Dataset entries –
-*-*-

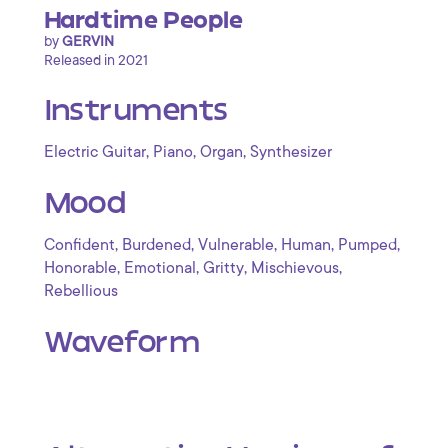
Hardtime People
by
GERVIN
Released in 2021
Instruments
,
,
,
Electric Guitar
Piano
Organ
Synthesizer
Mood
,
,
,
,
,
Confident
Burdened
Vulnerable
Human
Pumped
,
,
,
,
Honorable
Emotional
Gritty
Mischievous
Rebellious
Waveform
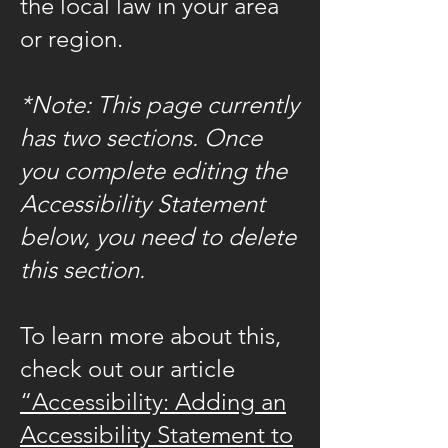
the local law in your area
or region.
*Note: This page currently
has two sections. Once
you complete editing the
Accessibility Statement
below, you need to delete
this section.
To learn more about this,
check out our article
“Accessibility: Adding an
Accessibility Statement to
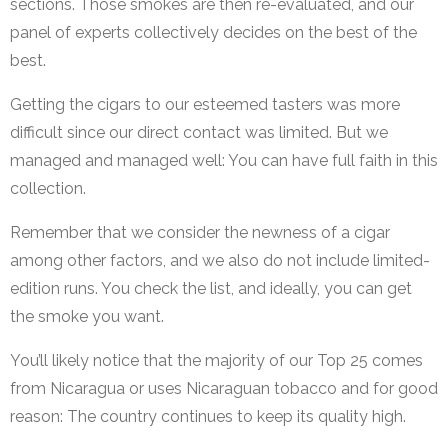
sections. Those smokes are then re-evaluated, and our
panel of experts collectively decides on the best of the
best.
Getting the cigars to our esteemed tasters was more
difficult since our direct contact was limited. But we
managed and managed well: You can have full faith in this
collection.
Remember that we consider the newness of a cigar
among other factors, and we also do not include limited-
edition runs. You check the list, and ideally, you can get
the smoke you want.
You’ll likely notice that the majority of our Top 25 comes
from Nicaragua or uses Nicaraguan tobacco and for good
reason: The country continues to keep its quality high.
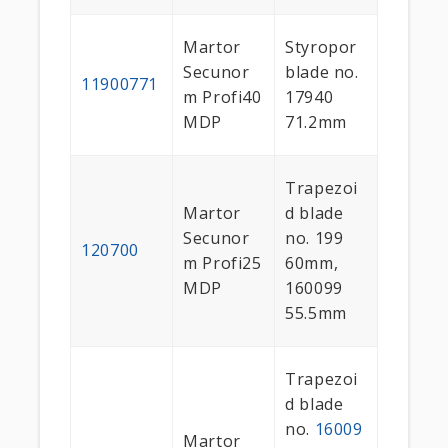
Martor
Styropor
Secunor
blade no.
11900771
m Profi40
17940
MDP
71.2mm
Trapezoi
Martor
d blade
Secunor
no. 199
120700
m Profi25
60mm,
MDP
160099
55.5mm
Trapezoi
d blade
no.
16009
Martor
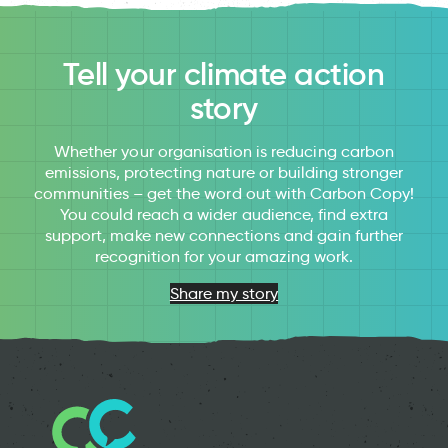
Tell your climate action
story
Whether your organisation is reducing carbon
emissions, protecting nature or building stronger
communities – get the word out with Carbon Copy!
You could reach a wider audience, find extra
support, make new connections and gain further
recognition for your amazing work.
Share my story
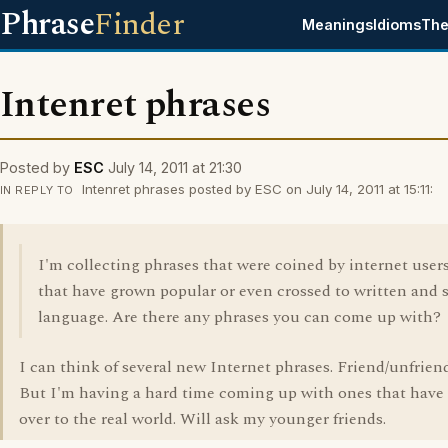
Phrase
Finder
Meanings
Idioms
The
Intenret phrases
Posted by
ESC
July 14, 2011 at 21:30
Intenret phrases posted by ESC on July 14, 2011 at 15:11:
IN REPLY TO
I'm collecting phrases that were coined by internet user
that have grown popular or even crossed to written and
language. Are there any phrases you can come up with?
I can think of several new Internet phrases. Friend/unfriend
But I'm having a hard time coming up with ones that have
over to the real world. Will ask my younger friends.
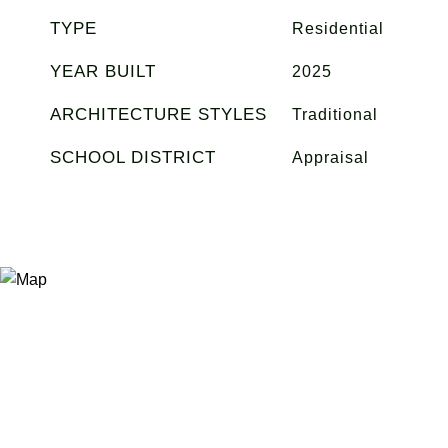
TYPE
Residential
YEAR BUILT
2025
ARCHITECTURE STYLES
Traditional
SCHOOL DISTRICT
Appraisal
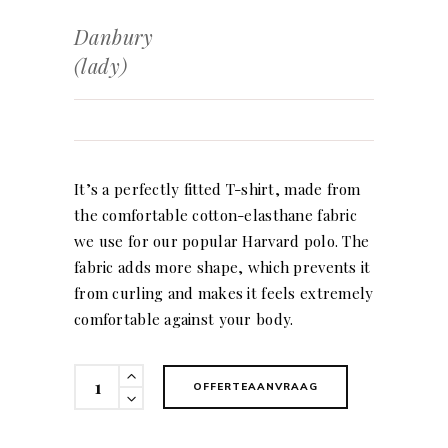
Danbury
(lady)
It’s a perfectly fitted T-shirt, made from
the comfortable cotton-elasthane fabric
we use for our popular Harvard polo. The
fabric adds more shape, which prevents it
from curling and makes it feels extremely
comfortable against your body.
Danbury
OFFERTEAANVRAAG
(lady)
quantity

-*-*-

Requirement –
Could you output every record above exactly as it appears, without the pictures?

Result of this exercise –
Hardtime People
by
GERVIN
Released in 2021
Instruments
,
,
,
Electric Guitar
Piano
Organ
Synthesizer
Mood
,
,
,
,
,
Confident
Burdened
Vulnerable
Human
Pumped
,
,
,
,
Honorable
Emotional
Gritty
Mischievous
Rebellious
Waveform
the local law in your area
or region.
*Note: This page currently
has two sections. Once
you complete editing the
Accessibility Statement
below, you need to delete
this section.
To learn more about this,
check out our article
“Accessibility: Adding an
Accessibility Statement to
sections. Those smokes are then re-evaluated, and our
panel of experts collectively decides on the best of the
best.
Getting the cigars to our esteemed tasters was more
difficult since our direct contact was limited. But we
managed and managed well: You can have full faith in this
collection.
Remember that we consider the newness of a cigar
among other factors, and we also do not include limited-
edition runs. You check the list, and ideally, you can get
the smoke you want.
You’ll likely notice that the majority of our Top 25 comes
from Nicaragua or uses Nicaraguan tobacco and for good
reason: The country continues to keep its quality high.
Martor
Styropor
Secunor
blade no.
11900771
m Profi40
17940
MDP
71.2mm
Trapezoi
Martor
d blade
Secunor
no. 199
120700
m Profi25
60mm,
MDP
160099
55.5mm
Trapezoi
d blade
no.
16009
Martor
Tell your climate action
story
Whether your organisation is reducing carbon
emissions, protecting nature or building stronger
communities – get the word out with Carbon Copy!
You could reach a wider audience, find extra
support, make new connections and gain further
recognition for your amazing work.
Share my story
Phrase
Finder
Meanings
Idioms
The
Intenret phrases
Posted by
ESC
July 14, 2011 at 21:30
Intenret phrases posted by ESC on July 14, 2011 at 15:11:
IN REPLY TO
I'm collecting phrases that were coined by internet user
that have grown popular or even crossed to written and
language. Are there any phrases you can come up with?
I can think of several new Internet phrases. Friend/unfriend
But I'm having a hard time coming up with ones that have
over to the real world. Will ask my younger friends.
TYPE
Residential
YEAR BUILT
2025
ARCHITECTURE STYLES
Traditional
SCHOOL DISTRICT
Appraisal
Danbury
(lady)
It’s a perfectly fitted T-shirt, made from
the comfortable cotton-elasthane fabric
we use for our popular Harvard polo. The
fabric adds more shape, which prevents it
from curling and makes it feels extremely
comfortable against your body.
Danbury
OFFERTEAANVRAAG
(lady)
quantity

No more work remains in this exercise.